Court Rules that Final Board Action Requires a Public Recital that Includes the Key Terms of an Action Item
December 1, 2016
In a recent Illinois Appellate Court decision, the Court held that a public body was in violation of the Open Meetings Act (OMA) where the public body failed to include the key terms in its public recital approving two action items. In Kirk Allen and John Kraft v. the Clark County Park District Board of Commissioners, a park district board acted on two items by stating the following in its public recitals prior to approval: “Approval of the lease rates…entertain a motion” and “…accept the revised covenants.” No written materials were provided to the public prior to the meeting and the Board provided no further explanation to the public regarding the actions. Plaintiffs sued the Board, alleging that the actions did not satisfy Section 2(e) of the OMA, which provides the following:
Final Action shall be preceded by a public recital of the nature of the matter being considered and other information that will inform the public of the business being conducted.
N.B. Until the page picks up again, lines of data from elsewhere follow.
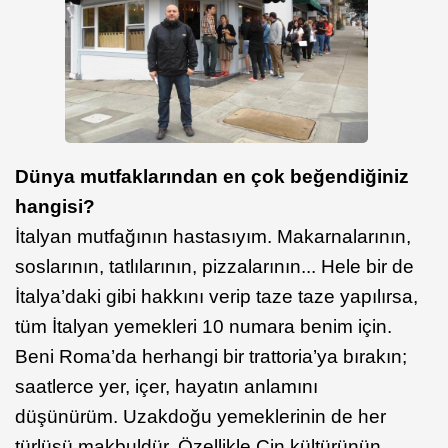
Dünya mutfaklarından en çok beğendiğiniz
hangisi?
İtalyan mutfağının hastasıyım. Makarnalarının,
soslarının, tatlılarının, pizzalarının... Hele bir de
İtalya’daki gibi hakkını verip taze taze yapılırsa,
tüm İtalyan yemekleri 10 numara benim için.
Beni Roma’da herhangi bir trattoria’ya bırakın;
saatlerce yer, içer, hayatın anlamını
düşünürüm. Uzakdoğu yemeklerinin de her
türlüsü makbuldür. Özellikle Çin kültürünün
The circuit court found in favor of the Board, but the Appellate Court reversed, finding that the Board’s public recitals were not sufficient and did not comply with Section 2(e) of the OMA. The Court acknowledged that Section 2(e) does not provide how specifically the public body must describe the “nature of the matter.” It further acknowledged its recent decision in Board of Education of Springfield School District No. 186 v. Attorney General of Illinois, (which we analyzed in an alert here), where the same Appellate Court held that the public recital requirement does not require that the public body provide a detailed explanation about the significance or impact of the proposed final action.Under the facts presented in this case, however, the Court held that the Board provided none of the “key terms” of the action items and, therefore, did not comply with the public recital requirements of the OMA. To emphasize its point, the Court raised the following questions:
The public was uninformed of what was being leased. Was it canoes? Was it camping equipment? Was it real property being developed into a housing subdivision? Who knows? Nor did the recital indicate who was leasing the property or for how long or how the Park District was going to be compensated.
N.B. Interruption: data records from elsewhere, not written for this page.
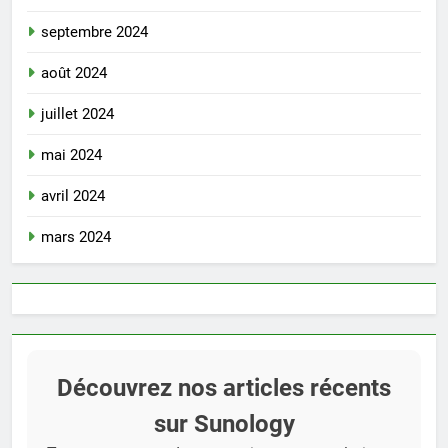
septembre 2024
août 2024
juillet 2024
mai 2024
avril 2024
mars 2024
Découvrez nos articles récents
sur Sunology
In order to reconcile its holding in Springfield School District (a public recital does not require a detailed explanation) with its holding here (a public recital requires the inclusion of key terms), the Court provided the following guidance for public bodies: “The overarching concern is whether the recital sufficiently informed the public of the nature of the matter being considered.”
We should, however, have more guidance soon, as the Illinois Supreme Court has agreed to hear the Springfield School District case. In the meantime, for all actions, public bodies in their public recitals should provide enough information to reasonably inform the public of the action upon which a vote is taken. There is no need at this time, to state every or even the majority of terms contained in a contract or other action prior to voting.